For the NYC Financial Empowerment Center Live Event concept, we produced a private prototype in the Neighborhood Trust Financial Partners office space, where we created and installed custom event signage (see below) and set up different activity areas for an “open house.”

These activities included a discussion area for clients and counselors to mingle, a children’s corner, and a table for booking follow-up sessions. We documented this event prototype with photography and video, and produced a “how to” guide aimed at financial counseling providers to help them adapt and produce their own events.

Live Prototype — Financial Empowerment Counseling

The goals of these events would be to provide additional opportunities for neighborhood-level community outreach and to support existing word-of-mouth family and friend referrals.

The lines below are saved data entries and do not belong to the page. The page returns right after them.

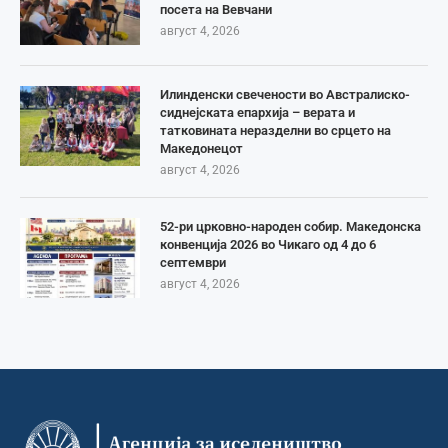
посета на Вевчани
август 4, 2026
Илинденски свечености во Австралиско-
сиднејската епархија – верата и
татковината неразделни во срцето на
Македонецот
август 4, 2026
52-ри црковно-народен собир. Македонска
конвенција 2026 во Чикаго од 4 до 6
септември
август 4, 2026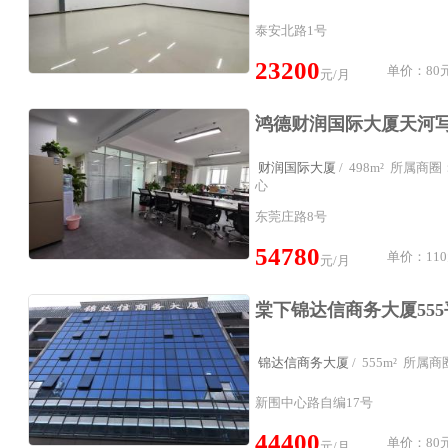
泰安北路1号
23200
单价：80元
元/月
财润国际大厦
/ 498m² 所属
心
东莞庄路8号
54780
单价：110
元/月
锦达信商务大厦
/ 555m² 所
新围中心路自编17号
44400
单价：80元
元/月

We have printed and distributed copies of the “how to” event guide and will work with a financial counseling provider to further test and prototype a public-facing event based on the guide.

Finally, we produced a “Near Future” video portraying a possible future scenario of financial counseling in New York City. The video depicts the growing relationship between a client and counselor and brings to life our prototypes in the context of the client-counselor relationship and how these prototypes can deepen the relationship and further client retention.

In addition to showing the Introductory Video, Journey Map, 3-Visit Punch Card and NYC Financial Empowerment Live Event, the Near Future video also makes reference to possible future design interventions, such as a private microsite and counselor toolkit. The microsite and toolkit would allow clients and their counselors to keep track and manage their budgets and financial progress over time. The Near Future video is meant as a way to document the prototypes and proposals made in the Prototyping phase and serves as a tool for furthering the conversation about the future of financial counseling.  

The introductory video to NYC Financial Empowerment Centers is a prototype. Its purpose is to reveal what happens in counseling sessions and to connect with potential clients by sharing how current clients are dealing with the difficult emotions related to money. This prototype is intended to serve as a template for future videos.

The Event Planning Guide and Journey Map are also prototypes intended to serve as templates for potential publications.